▶ _Required action_:
Exactly as written, transcribe the data from its opening line through the line containing "küpsetuspaber üle rulli ning tee kätega". Leave every picture out.

▶ _Data excerpts_:
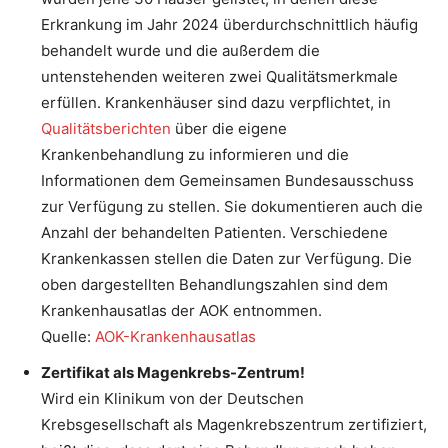
Erkrankung im Jahr 2024 überdurchschnittlich häufig
behandelt wurde und die außerdem die
untenstehenden weiteren zwei Qualitätsmerkmale
erfüllen. Krankenhäuser sind dazu verpflichtet, in
Qualitätsberichten
über die eigene
Krankenbehandlung zu informieren und die
Informationen dem Gemeinsamen Bundesausschuss
zur Verfügung zu stellen. Sie dokumentieren auch die
Anzahl der behandelten Patienten. Verschiedene
Krankenkassen stellen die Daten zur Verfügung. Die
oben dargestellten Behandlungszahlen sind dem
Krankenhausatlas der AOK entnommen.
Quelle:
AOK-Krankenhausatlas
Zertifikat als Magenkrebs-Zentrum!
Wird ein Klinikum von der Deutschen
Krebsgesellschaft als Magenkrebszentrum zertifiziert,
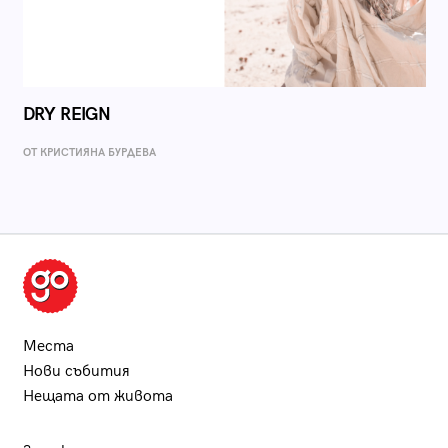
DRY REIGN
ОТ КРИСТИЯНА БУРДЕВА
Места
Нови събития
Нещата от живота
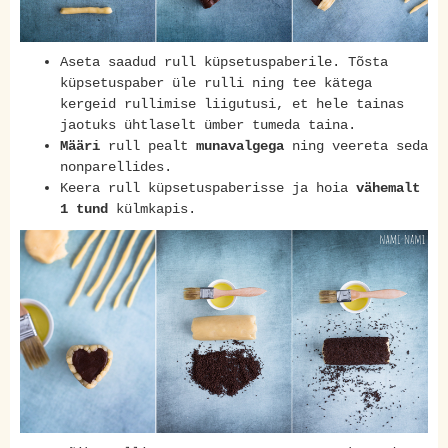
Aseta saadud rull küpsetuspaberile. Tõsta
küpsetuspaber üle rulli ning tee kätega
kergeid rullimise liigutusi, et hele tainas
jaotuks ühtlaselt ümber tumeda taina.
Määri
rull pealt
munavalgega
ning veereta seda
nonparellides.
Keera rull küpsetuspaberisse ja hoia
vähemalt
1 tund
külmkapis.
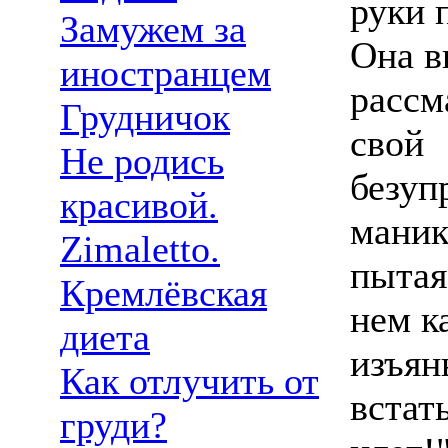
руки п
Замужем за
Она в
иностранцем
рассм
Грудничок
свой
Не родись
безуп
красивой.
маник
Zimaletto.
пытая
Кремлёвская
нем к
диета
изъян
Как отлучить от
встат
груди?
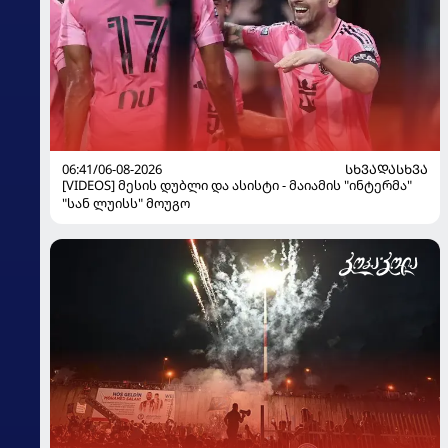
06:41/06-08-2026
ᲡᲮᲕᲐᲓᲐᲡᲮᲕᲐ
[VIDEOS] მესის დუბლი და ასისტი - მაიამის "ინტერმა"
"სან ლუისს" მოუგო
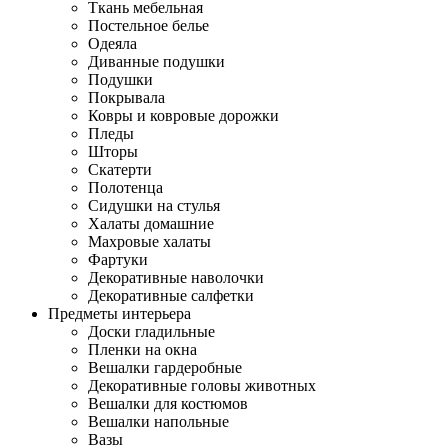
Ткань мебельная
Постельное белье
Одеяла
Диванные подушки
Подушки
Покрывала
Ковры и ковровые дорожки
Пледы
Шторы
Скатерти
Полотенца
Сидушки на стулья
Халаты домашние
Махровые халаты
Фартуки
Декоративные наволочки
Декоративные салфетки
Предметы интерьера
Доски гладильные
Пленки на окна
Вешалки гардеробные
Декоративные головы животных
Вешалки для костюмов
Вешалки напольные
Вазы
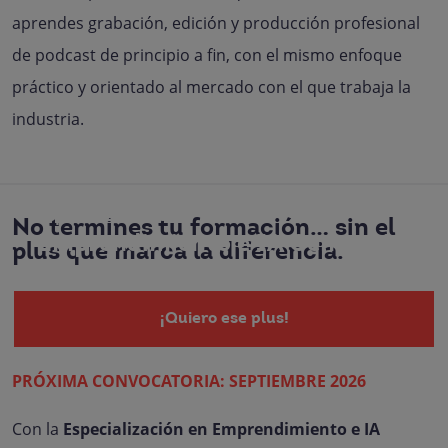
aprendes grabación, edición y producción profesional
de podcast de principio a fin, con el mismo enfoque
práctico y orientado al mercado con el que trabaja la
industria.
Especialización en
No termines tu formación… sin el
Emprendimiento e IA Generativa
plus que marca la diferencia.
¡Quiero ese plus!
PRÓXIMA CONVOCATORIA: SEPTIEMBRE 2026
Con la
Especialización en Emprendimiento e IA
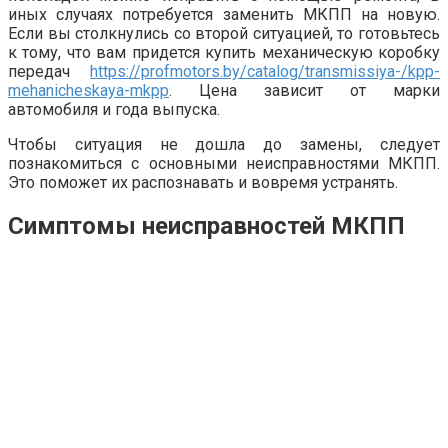
иных случаях потребуется заменить МКПП на новую.
Если вы столкнулись со второй ситуацией, то готовьтесь
к тому, что вам придется купить механическую коробку
передач
https://profmotors.by/catalog/transmissiya-/kpp-
mehanicheskaya-mkpp
. Цена зависит от марки
автомобиля и года выпуска.
Чтобы ситуация не дошла до замены, следует
познакомиться с основными неисправностями МКПП.
Это поможет их распознавать и вовремя устранять.
Симптомы неисправностей МКПП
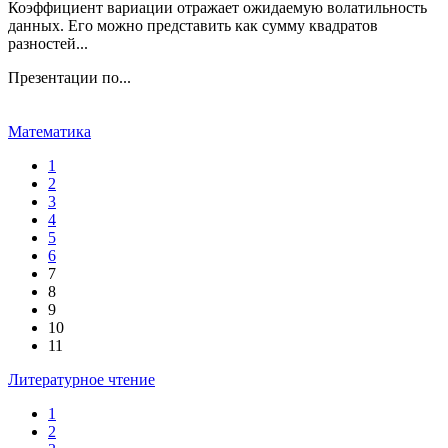
Коэффициент вариации отражает ожидаемую волатильность
данных. Его можно представить как сумму квадратов
разностей...
Презентации по...
Математика
1
2
3
4
5
6
7
8
9
10
11
Литературное чтение
1
2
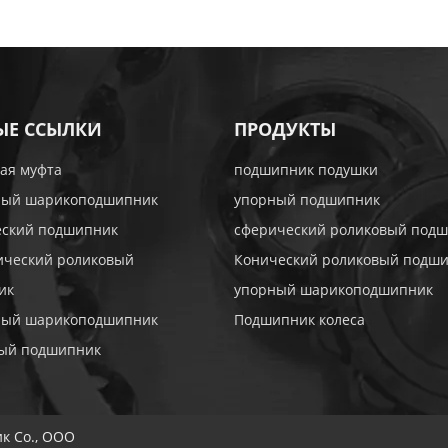
ЫЕ ССЫЛКИ
ПРОДУКТЫ
ая муфта
подшипник подушки
ный шарикоподшипник
упорный подшипник
еский подшипник
сферический роликовый под
ический роликовый
Конический роликовый подш
ик
упорный шарикоподшипник
ный шарикоподшипник
Подшипник колеса
тый подшипник
к Co., ООО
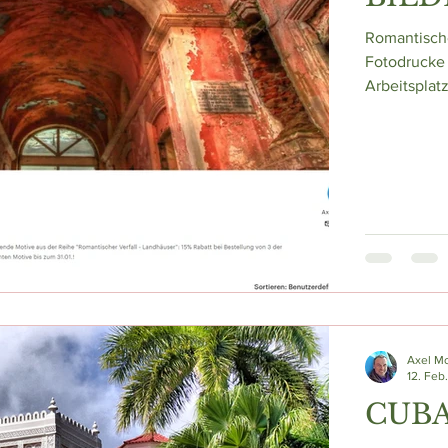
Romantisch
Fotodrucke
Arbeitsplat
Axel M
12. Feb
CUB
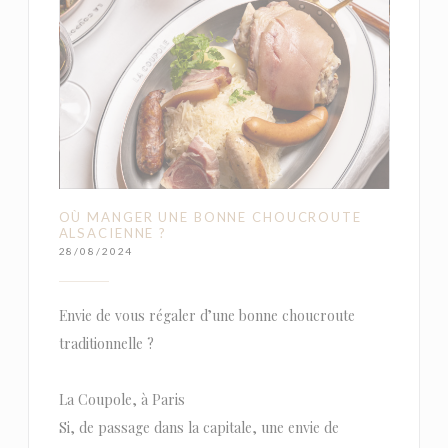
OÙ MANGER UNE BONNE CHOUCROUTE
ALSACIENNE ?
28/08/2024
Envie de vous régaler d’une bonne choucroute
traditionnelle ?
La Coupole, à Paris
Si, de passage dans la capitale, une envie de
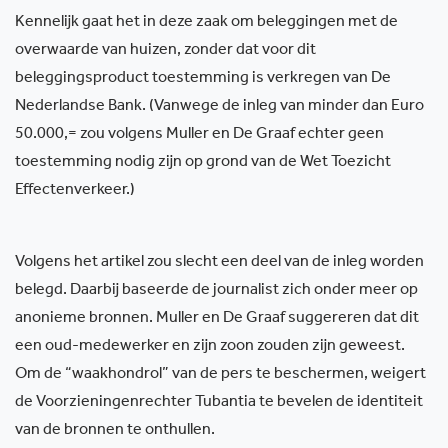
Kennelijk gaat het in deze zaak om beleggingen met de
overwaarde van huizen, zonder dat voor dit
beleggingsproduct toestemming is verkregen van De
Nederlandse Bank. (Vanwege de inleg van minder dan Euro
50.000,= zou volgens Muller en De Graaf echter geen
toestemming nodig zijn op grond van de Wet Toezicht
Effectenverkeer.)
Volgens het artikel zou slecht een deel van de inleg worden
belegd. Daarbij baseerde de journalist zich onder meer op
anonieme bronnen. Muller en De Graaf suggereren dat dit
een oud-medewerker en zijn zoon zouden zijn geweest.
Om de “waakhondrol” van de pers te beschermen, weigert
de Voorzieningenrechter Tubantia te bevelen de identiteit
van de bronnen te onthullen.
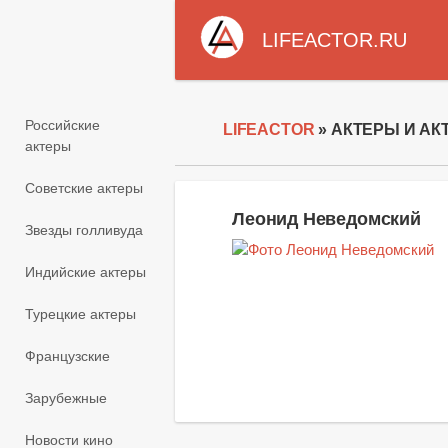
LIFEACTOR.RU
Российские
LIFEACTOR
» АКТЕРЫ И АК
актеры
Советские актеры
Леонид Неведомский
Звезды голливуда
Индийские актеры
Турецкие актеры
Французские
Зарубежные
Новости кино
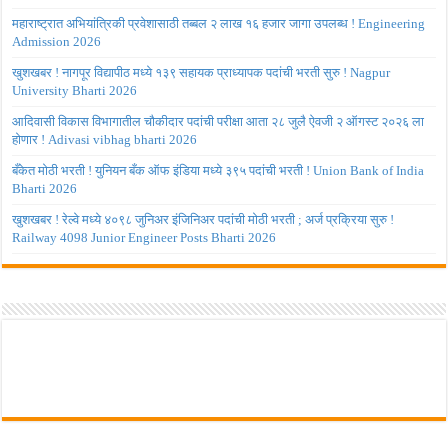
महाराष्ट्रात अभियांत्रिकी प्रवेशासाठी तब्बल २ लाख १६ हजार जागा उपलब्ध ! Engineering
Admission 2026
खुशखबर ! नागपूर विद्यापीठ मध्ये १३९ सहायक प्राध्यापक पदांची भरती सुरु ! Nagpur
University Bharti 2026
आदिवासी विकास विभागातील चौकीदार पदांची परीक्षा आता २८ जुलै ऐवजी २ ऑगस्ट २०२६ ला
होणार ! Adivasi vibhag bharti 2026
बँकेत मोठी भरती ! युनियन बँक ऑफ इंडिया मध्ये ३९५ पदांची भरती ! Union Bank of India
Bharti 2026
खुशखबर ! रेल्वे मध्ये ४०९८ जुनिअर इंजिनिअर पदांची मोठी भरती ; अर्ज प्रक्रिया सुरु !
Railway 4098 Junior Engineer Posts Bharti 2026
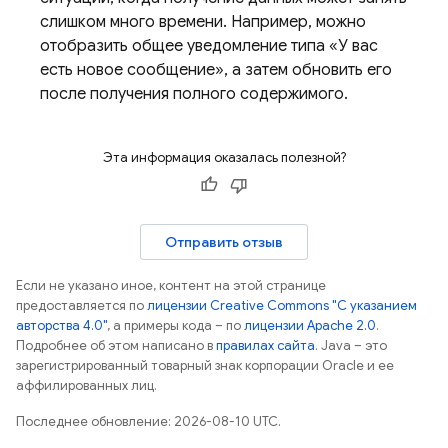
слишком много времени. Например, можно
отобразить общее уведомление типа «У вас
есть новое сообщение», а затем обновить его
после получения полного содержимого.
Эта информация оказалась полезной?
Отправить отзыв
Если не указано иное, контент на этой странице
предоставляется по
лицензии Creative Commons "С указанием
авторства 4.0"
, а примеры кода – по
лицензии Apache 2.0
.
Подробнее об этом написано в
правилах сайта
. Java – это
зарегистрированный товарный знак корпорации Oracle и ее
аффилированных лиц.
Последнее обновление: 2026-08-10 UTC.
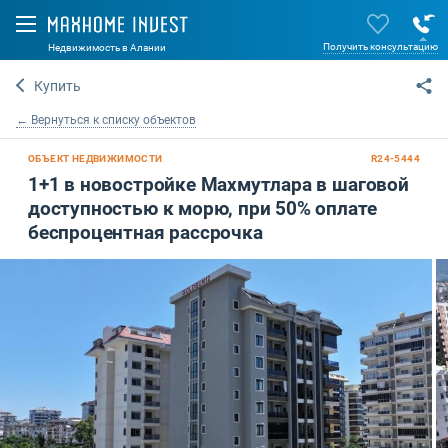
Получить консультацию
Недвижимость в Алании
Купить
← Вернуться к списку объектов
ОБЪЕКТ НЕДВИЖИМОСТИ
R24-5444
1+1 в новостройке Махмутлара в шаговой
доступностью к морю, при 50% оплате
беспроцентная рассрочка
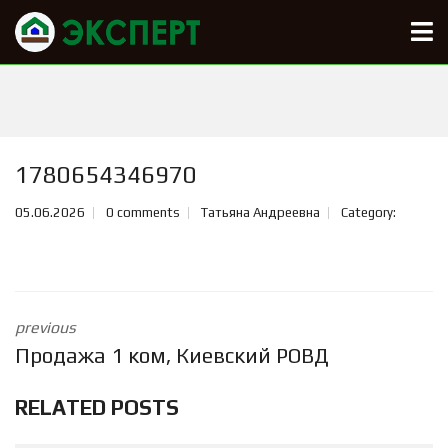
1780654346970
05.06.2026
0 comments
Татьяна Андреевна
Category:
previous
Продажа 1 ком, Киевский РОВД
RELATED POSTS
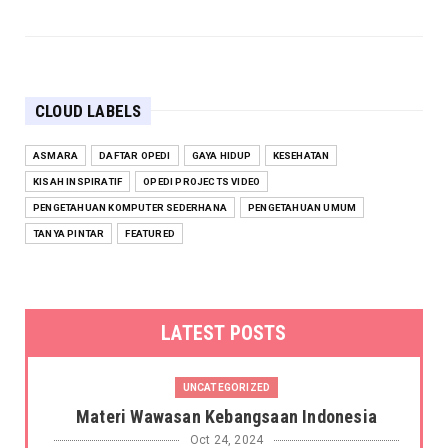
CLOUD LABELS
ASMARA
DAFTAR OPEDI
GAYA HIDUP
KESEHATAN
KISAH INSPIRATIF
OPEDI PROJECTS VIDEO
PENGETAHUAN KOMPUTER SEDERHANA
PENGETAHUAN UMUM
TANYA PINTAR
FEATURED
LATEST POSTS
UNCATEGORIZED
Materi Wawasan Kebangsaan Indonesia
Oct 24, 2024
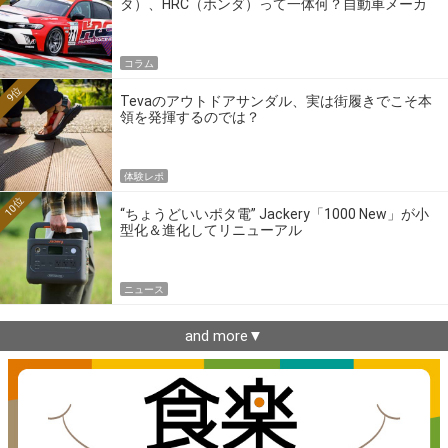
タ）、HRC（ホンダ）って一体何？自動車メーカ
ーの4大ワークスブランドを探る
コラム
9位
Tevaのアウトドアサンダル、実は街履きでこそ本
領を発揮するのでは？
体験レポ
10位
“ちょうどいいポタ電” Jackery「1000 New」が小
型化＆進化してリニューアル
ニュース
and more▼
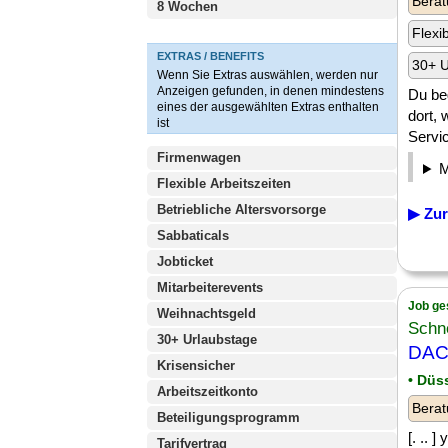
Berat
8 Wochen
Flexi
EXTRAS / BENEFITS
30+ U
Wenn Sie Extras auswählen, werden nur
Anzeigen gefunden, in denen mindestens
Du beg
eines der ausgewählten Extras enthalten
dort,
ist
Servi
Firmenwagen
Flexible Arbeitszeiten
Betriebliche Altersvorsorge
▶ Zur
Sabbaticals
Jobticket
Mitarbeiterevents
Job ge
Weihnachtsgeld
Schn
30+ Urlaubstage
DACH
Krisensicher
• Düs
Arbeitszeitkonto
Berat
Beteiligungsprogramm
[. ..
Tarifvertrag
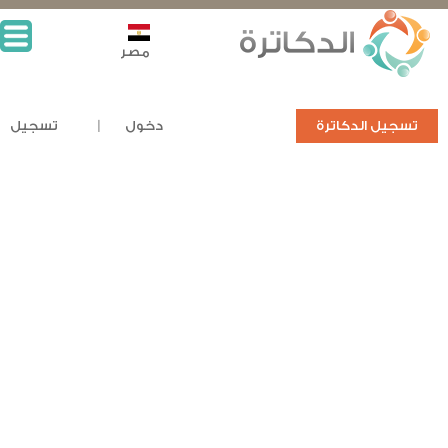
مصر
تسجيل الدكاترة
دخول
تسجيل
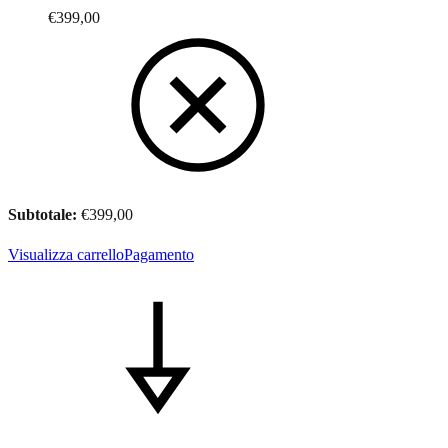
€
399,00
Subtotale:
€
399,00
Visualizza carrello
Pagamento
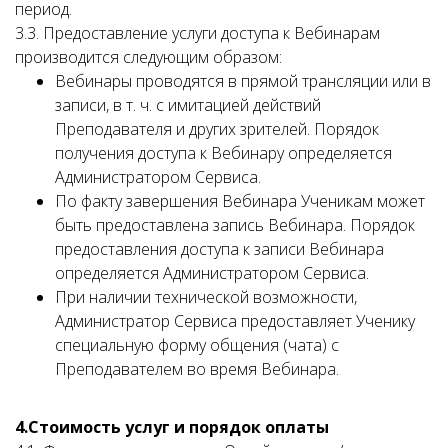
период.
3.3. Предоставление услуги доступа к Вебинарам
производится следующим образом:
Вебинары проводятся в прямой трансляции или в
записи, в т. ч. с имитацией действий
Преподавателя и других зрителей. Порядок
получения доступа к Вебинару определяется
Администратором Сервиса.
По факту завершения Вебинара Ученикам может
быть предоставлена запись Вебинара. Порядок
предоставления доступа к записи Вебинара
определяется Администратором Сервиса.
При наличии технической возможности,
Администратор Сервиса предоставляет Ученику
специальную форму общения (чата) с
Преподавателем во время Вебинара.
4.Стоимость услуг и порядок оплаты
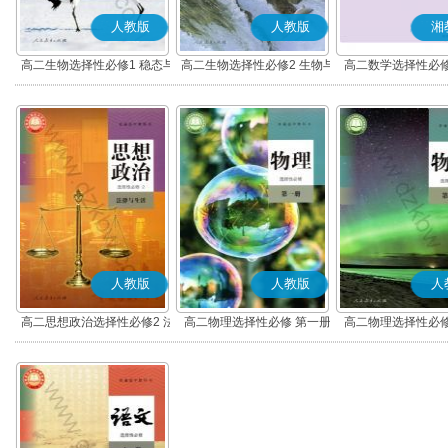
人教版
人教版
湘
高二生物选择性必修1 稳态与
高二生物选择性必修2 生物与
高二数学选择性必修
调节
环境
人教版
人教版
人
高二思想政治选择性必修2 法
高二物理选择性必修 第一册
高二物理选择性必修
律与生活(部编版)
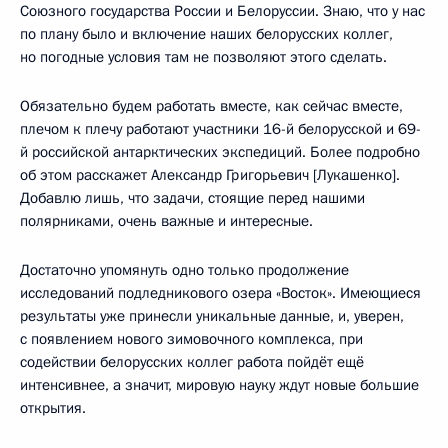
Союзного государства России и Белоруссии. Знаю, что у нас
по плану было и включение наших белорусских коллег,
но погодные условия там не позволяют этого сделать.
Обязательно будем работать вместе, как сейчас вместе,
плечом к плечу работают участники 16-й белорусской и 69-
й российской антарктических экспедиций. Более подробно
об этом расскажет Александр Григорьевич [Лукашенко].
Добавлю лишь, что задачи, стоящие перед нашими
полярниками, очень важные и интересные.
Достаточно упомянуть одно только продолжение
исследований подледникового озера «Восток». Имеющиеся
результаты уже принесли уникальные данные, и, уверен,
с появлением нового зимовочного комплекса, при
содействии белорусских коллег работа пойдёт ещё
интенсивнее, а значит, мировую науку ждут новые большие
открытия.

▶ _Exercise solution_:
Erkrankung im Jahr 2024 überdurchschnittlich häufig
behandelt wurde und die außerdem die
untenstehenden weiteren zwei Qualitätsmerkmale
erfüllen. Krankenhäuser sind dazu verpflichtet, in
Qualitätsberichten
über die eigene
Krankenbehandlung zu informieren und die
Informationen dem Gemeinsamen Bundesausschuss
zur Verfügung zu stellen. Sie dokumentieren auch die
Anzahl der behandelten Patienten. Verschiedene
Krankenkassen stellen die Daten zur Verfügung. Die
oben dargestellten Behandlungszahlen sind dem
Krankenhausatlas der AOK entnommen.
Quelle:
AOK-Krankenhausatlas
Zertifikat als Magenkrebs-Zentrum!
Wird ein Klinikum von der Deutschen
Krebsgesellschaft als Magenkrebszentrum zertifiziert,
DRY REIGN
ОТ КРИСТИЯНА БУРДЕВА
Места
Нови събития
Нещата от живота
Aseta saadud rull küpsetuspaberile. Tõsta
küpsetuspaber üle rulli ning tee kätega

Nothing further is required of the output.